Repetir un movimiento, una frase, un estribillo, sirve de conjuro contra la indeterminación. También constituye una protección contra el experimento, la novedad y hasta el progreso. La repetición nos libra de la imprevisión y de sus posibles amenazas, pero también de todo avance en el pensamiento puesto que la repetición -decía Deleuze- es como "la diferencia sin concepto".
En ello estamos. Cuando apenas se ha escapado de los senos del ácido bórico nos hundimos en las vísceras del "proceso de paz"; cuando suponíamos que el Tripartito había desaparecido regresa de carne y hueso; cuando creíamos definitivamente sumergido al Prestige reflota como un fantasma que aún espera la intervención judicial. La materia política se prolonga como una plaga incombatible tal como si su eventual suceso de fama no aceptara abandonar la escena tras concluir la función.

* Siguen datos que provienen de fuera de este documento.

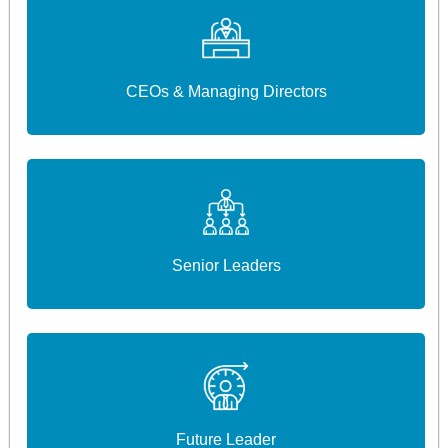
CEOs & Managing Directors
Senior Leaders
Future Leader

Y no sólo se trata de la función doméstica. La insistencia en la repetición se reproduce en asuntos como el del conflicto israelo-palestino, en la guerra de Irak o Afganistán, en la inmóvil Unión Europea y tantos otros coágulos mundiales. La historia política, una vez que ha agotado su larga sesión del siglo se niega a una nueva vida fluida o, simplemente, a cambiar de vida.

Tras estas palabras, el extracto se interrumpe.